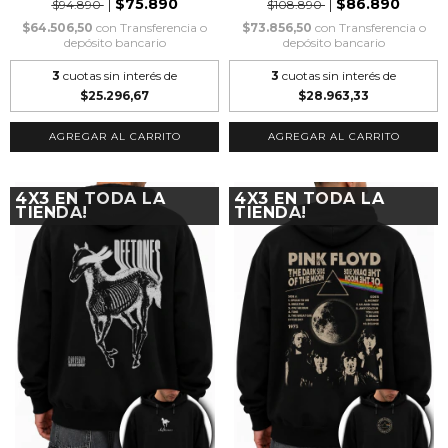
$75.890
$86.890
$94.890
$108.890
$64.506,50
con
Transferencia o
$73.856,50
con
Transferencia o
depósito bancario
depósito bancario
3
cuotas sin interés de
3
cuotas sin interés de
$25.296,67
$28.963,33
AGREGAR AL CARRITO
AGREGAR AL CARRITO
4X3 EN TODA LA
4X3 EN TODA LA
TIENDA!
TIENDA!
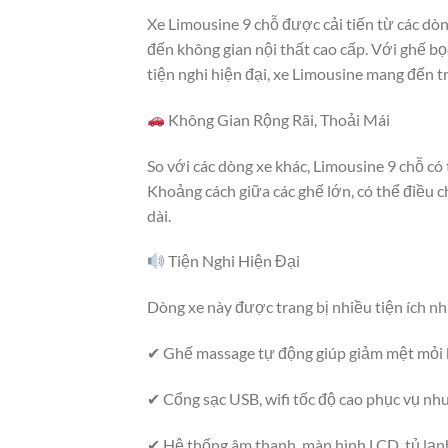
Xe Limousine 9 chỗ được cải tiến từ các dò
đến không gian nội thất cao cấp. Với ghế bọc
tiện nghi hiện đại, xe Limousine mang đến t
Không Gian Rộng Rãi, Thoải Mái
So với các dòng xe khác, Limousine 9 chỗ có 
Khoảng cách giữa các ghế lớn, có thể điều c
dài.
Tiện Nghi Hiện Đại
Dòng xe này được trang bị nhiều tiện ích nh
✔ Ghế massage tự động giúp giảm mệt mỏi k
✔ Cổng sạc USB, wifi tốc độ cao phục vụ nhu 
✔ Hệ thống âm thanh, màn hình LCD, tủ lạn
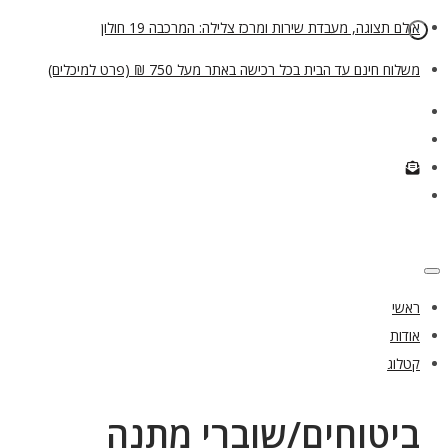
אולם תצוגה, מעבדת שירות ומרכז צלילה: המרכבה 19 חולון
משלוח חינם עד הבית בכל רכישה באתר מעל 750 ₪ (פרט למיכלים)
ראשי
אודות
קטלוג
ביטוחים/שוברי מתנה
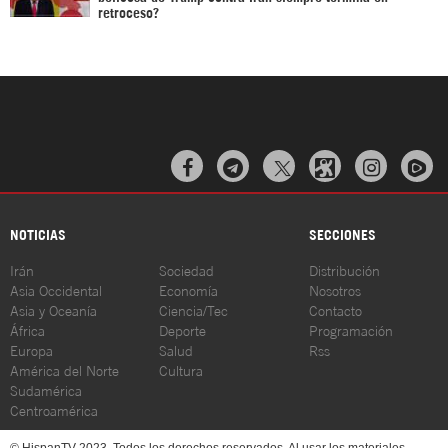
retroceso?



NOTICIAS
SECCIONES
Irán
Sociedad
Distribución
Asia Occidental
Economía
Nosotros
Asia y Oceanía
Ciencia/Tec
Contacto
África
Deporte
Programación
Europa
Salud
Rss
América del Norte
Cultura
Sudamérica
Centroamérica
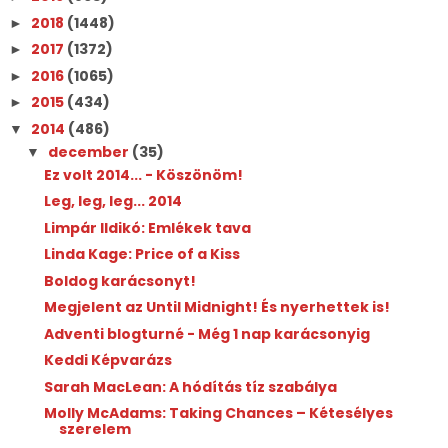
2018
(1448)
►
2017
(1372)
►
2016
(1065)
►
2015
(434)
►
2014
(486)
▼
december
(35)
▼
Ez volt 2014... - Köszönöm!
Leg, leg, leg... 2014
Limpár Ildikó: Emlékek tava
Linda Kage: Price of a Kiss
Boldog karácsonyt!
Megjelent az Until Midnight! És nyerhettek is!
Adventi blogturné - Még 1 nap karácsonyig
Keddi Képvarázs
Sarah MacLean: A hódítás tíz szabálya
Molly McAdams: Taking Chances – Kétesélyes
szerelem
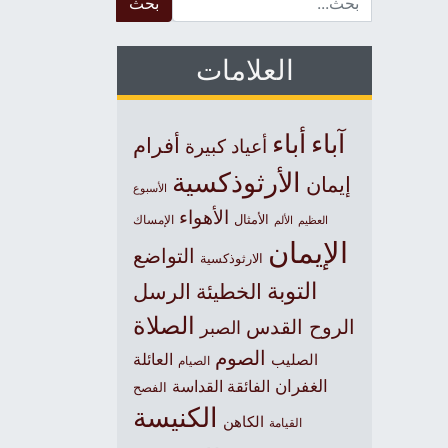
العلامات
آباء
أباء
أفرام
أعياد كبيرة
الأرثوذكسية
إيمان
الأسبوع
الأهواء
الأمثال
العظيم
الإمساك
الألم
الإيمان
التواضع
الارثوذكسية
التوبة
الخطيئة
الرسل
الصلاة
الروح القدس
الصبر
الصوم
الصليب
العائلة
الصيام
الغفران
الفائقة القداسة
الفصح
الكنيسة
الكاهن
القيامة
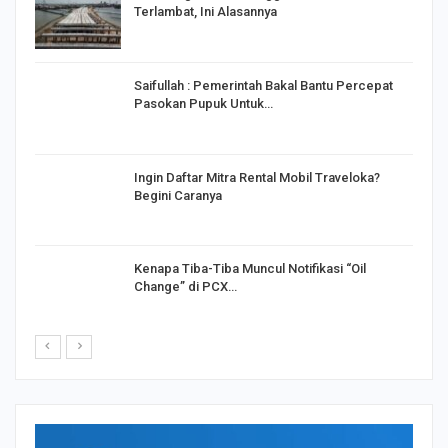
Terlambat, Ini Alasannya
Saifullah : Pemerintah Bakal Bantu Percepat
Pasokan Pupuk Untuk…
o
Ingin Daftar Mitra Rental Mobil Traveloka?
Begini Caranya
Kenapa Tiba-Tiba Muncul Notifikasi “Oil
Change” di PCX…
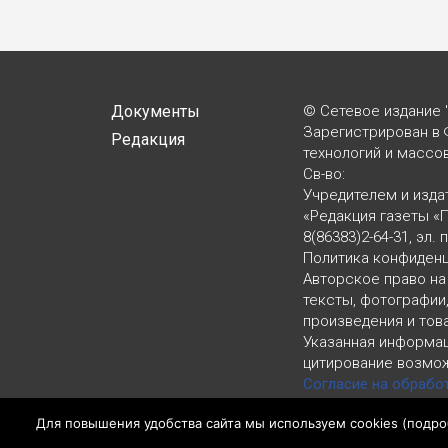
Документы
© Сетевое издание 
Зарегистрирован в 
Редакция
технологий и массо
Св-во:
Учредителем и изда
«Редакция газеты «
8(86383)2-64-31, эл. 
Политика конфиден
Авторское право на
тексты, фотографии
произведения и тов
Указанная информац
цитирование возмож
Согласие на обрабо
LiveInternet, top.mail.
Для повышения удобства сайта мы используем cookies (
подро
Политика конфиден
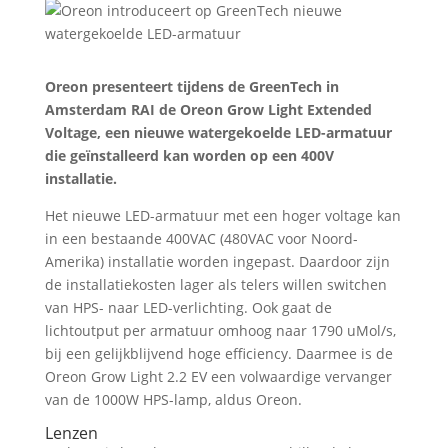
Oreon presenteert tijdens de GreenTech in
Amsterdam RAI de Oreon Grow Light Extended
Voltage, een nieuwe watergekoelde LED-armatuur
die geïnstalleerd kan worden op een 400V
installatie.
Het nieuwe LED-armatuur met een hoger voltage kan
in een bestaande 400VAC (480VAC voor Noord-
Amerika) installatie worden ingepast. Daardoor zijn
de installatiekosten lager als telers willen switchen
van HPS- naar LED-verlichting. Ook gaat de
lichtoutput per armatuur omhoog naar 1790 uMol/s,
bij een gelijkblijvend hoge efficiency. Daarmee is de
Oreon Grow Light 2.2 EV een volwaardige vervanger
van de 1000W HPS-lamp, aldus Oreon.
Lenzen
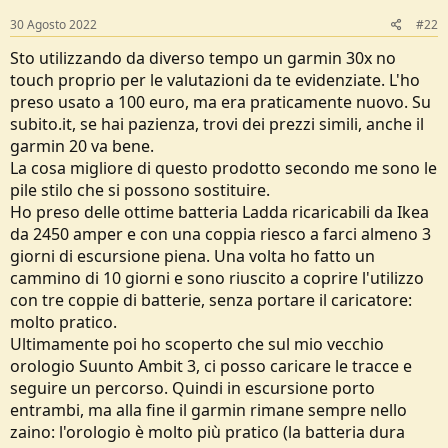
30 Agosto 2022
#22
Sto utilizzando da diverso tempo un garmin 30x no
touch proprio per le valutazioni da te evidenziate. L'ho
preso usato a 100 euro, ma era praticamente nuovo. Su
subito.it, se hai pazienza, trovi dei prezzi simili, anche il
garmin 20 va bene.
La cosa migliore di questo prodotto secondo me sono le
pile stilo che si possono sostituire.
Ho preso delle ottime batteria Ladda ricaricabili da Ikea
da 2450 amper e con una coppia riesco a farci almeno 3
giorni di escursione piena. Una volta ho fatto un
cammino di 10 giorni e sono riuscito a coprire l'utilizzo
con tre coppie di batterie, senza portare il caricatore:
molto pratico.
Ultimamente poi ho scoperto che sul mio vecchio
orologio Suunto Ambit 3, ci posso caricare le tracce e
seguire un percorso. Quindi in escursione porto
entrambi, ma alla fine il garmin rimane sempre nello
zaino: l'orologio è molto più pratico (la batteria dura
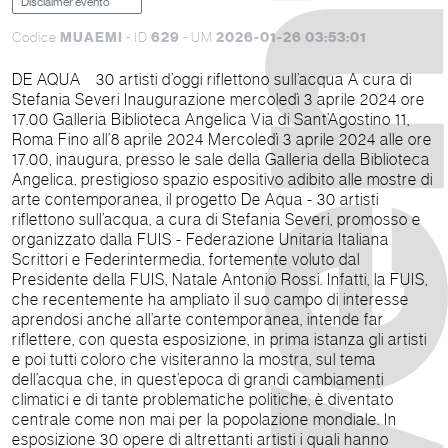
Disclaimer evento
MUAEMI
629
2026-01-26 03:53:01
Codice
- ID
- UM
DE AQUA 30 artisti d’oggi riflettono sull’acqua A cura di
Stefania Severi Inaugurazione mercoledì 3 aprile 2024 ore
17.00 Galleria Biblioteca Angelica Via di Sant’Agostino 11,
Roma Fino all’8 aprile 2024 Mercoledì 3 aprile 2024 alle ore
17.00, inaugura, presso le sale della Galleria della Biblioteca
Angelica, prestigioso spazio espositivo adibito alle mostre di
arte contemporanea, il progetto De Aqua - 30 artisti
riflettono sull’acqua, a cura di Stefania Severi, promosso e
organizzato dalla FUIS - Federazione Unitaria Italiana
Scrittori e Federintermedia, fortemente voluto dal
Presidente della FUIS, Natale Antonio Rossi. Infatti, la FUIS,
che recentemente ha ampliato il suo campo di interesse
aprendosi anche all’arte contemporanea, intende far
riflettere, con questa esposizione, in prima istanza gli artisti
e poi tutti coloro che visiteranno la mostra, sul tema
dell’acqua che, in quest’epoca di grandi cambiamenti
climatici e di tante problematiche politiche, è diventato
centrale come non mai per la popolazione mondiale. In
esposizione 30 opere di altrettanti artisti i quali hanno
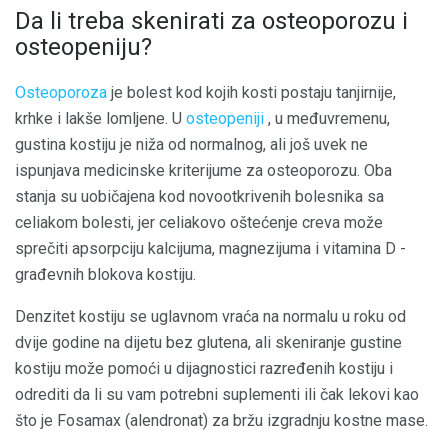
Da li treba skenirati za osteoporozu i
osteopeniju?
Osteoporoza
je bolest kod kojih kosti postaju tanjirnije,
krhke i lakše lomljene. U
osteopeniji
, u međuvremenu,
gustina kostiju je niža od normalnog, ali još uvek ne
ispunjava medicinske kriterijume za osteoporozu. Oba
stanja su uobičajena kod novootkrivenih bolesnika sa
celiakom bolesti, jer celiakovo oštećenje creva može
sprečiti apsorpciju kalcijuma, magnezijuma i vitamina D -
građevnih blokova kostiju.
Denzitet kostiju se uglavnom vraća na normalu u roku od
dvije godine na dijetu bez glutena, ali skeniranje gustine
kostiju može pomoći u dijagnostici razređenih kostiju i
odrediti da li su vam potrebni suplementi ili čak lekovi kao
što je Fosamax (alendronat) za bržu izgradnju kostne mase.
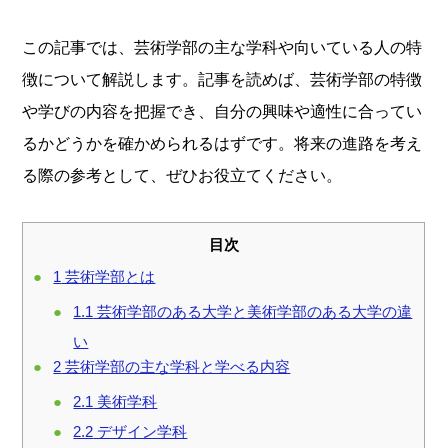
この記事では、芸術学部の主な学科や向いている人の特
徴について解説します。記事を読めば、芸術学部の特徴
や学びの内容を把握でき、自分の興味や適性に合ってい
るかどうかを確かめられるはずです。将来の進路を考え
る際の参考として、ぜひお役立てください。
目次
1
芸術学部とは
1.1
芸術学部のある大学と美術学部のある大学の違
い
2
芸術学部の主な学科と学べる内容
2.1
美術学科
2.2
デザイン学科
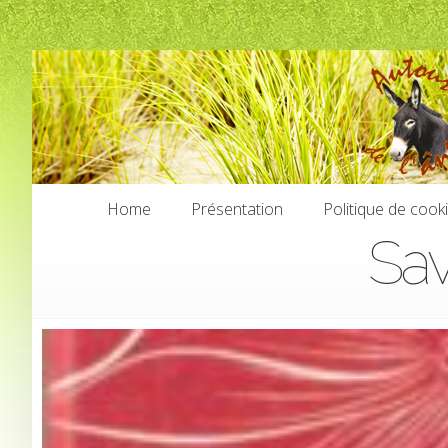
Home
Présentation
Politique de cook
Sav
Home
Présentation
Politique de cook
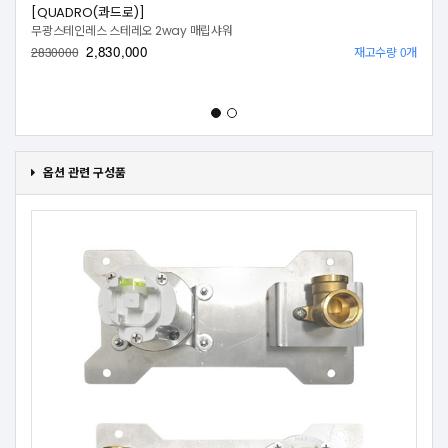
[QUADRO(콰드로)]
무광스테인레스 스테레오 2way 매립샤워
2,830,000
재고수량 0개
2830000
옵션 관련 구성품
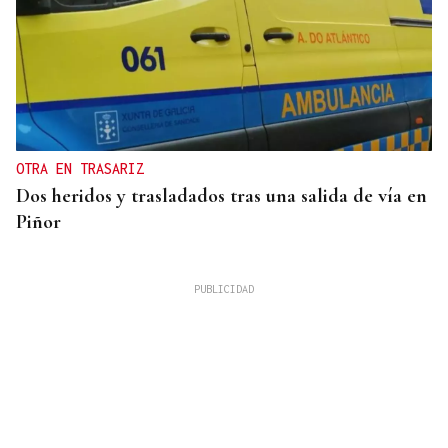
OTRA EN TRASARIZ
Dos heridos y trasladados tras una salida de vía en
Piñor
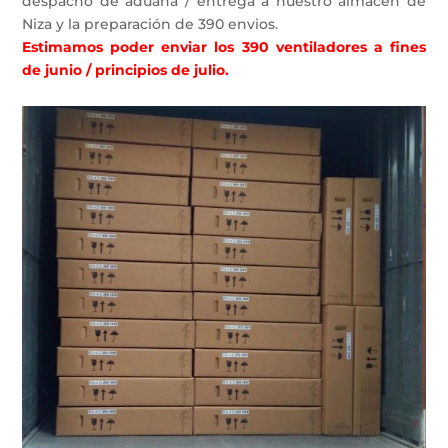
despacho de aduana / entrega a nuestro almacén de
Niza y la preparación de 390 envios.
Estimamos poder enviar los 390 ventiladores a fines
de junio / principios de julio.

= = = = = = =

● What this task involves
Set the pictures aside and transcribe exactly the stretch of lines above, beginning with the one holding "る際の参考として、ぜひお役立てください。" and ending with the one holding "OTRA EN TRASARIZ".

● Task result
る際の参考として、ぜひお役立てください。
目次
1
芸術学部とは
1.1
芸術学部のある大学と美術学部のある大学の違
い
2
芸術学部の主な学科と学べる内容
2.1
美術学科
2.2
デザイン学科
Home
Présentation
Politique de cook
Sav
Home
Présentation
Politique de cook
[QUADRO(콰드로)]
무광스테인레스 스테레오 2way 매립샤워
2,830,000
재고수량 0개
2830000
옵션 관련 구성품
OTRA EN TRASARIZ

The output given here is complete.